## Exercise details
Go through the records below and report each line with "Shadow" in it.

_____

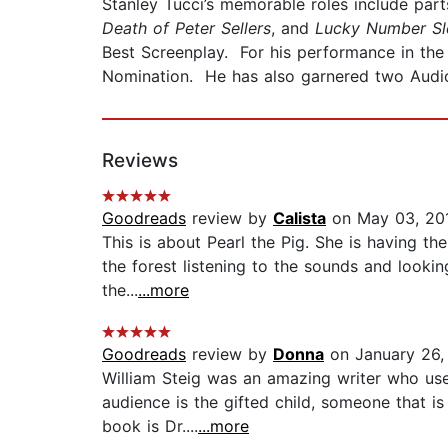
Stanley Tucci’s memorable roles include part
Death of Peter Sellers
, and
Lucky Number Sl
Best Screenplay. For his performance in th
Nomination. He has also garnered two AudioF
Reviews
Goodreads
review by
Calista
on May 03, 20
This is about Pearl the Pig. She is having the
the forest listening to the sounds and looking
the...
...more
Goodreads
review by
Donna
on January 26,
William Steig was an amazing writer who use
audience is the gifted child, someone that is
book is Dr....
...more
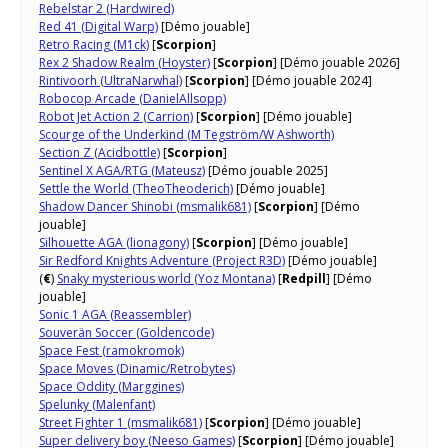
Rebelstar 2 (Hardwired)
Red 41 (Digital Warp)
[Démo jouable]
Retro Racing (M1ck)
[
Scorpion
]
Rex 2 Shadow Realm (Hoyster)
[
Scorpion
] [Démo jouable 2026]
Rintivoorh (UltraNarwhal)
[
Scorpion
] [Démo jouable 2024]
Robocop Arcade (DanielAllsopp)
Robot Jet Action 2 (Carrion)
[
Scorpion
] [Démo jouable]
Scourge of the Underkind (M Tegström/W Ashworth)
Section Z (Acidbottle)
[
Scorpion
]
Sentinel X AGA/RTG (Mateusz)
[Démo jouable 2025]
Settle the World (TheoTheoderich)
[Démo jouable]
Shadow Dancer Shinobi (msmalik681)
[
Scorpion
] [Démo
jouable]
Silhouette AGA (lionagony)
[
Scorpion
] [Démo jouable]
Sir Redford Knights Adventure (Project R3D)
[Démo jouable]
(
€
)
Snaky mysterious world (Yoz Montana)
[
Redpill
] [Démo
jouable]
Sonic 1 AGA (Reassembler)
Souverän Soccer (Goldencode)
Space Fest (ramokromok)
Space Moves (Dinamic/Retrobytes)
Space Oddity (Marggines)
Spelunky (Malenfant)
Street Fighter 1 (msmalik681)
[
Scorpion
] [Démo jouable]
Super delivery boy (Neeso Games)
[
Scorpion
] [Démo jouable]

_____

## Answer to this exercise
Rex 2 Shadow Realm (Hoyster)
Shadow Dancer Shinobi (msmalik681)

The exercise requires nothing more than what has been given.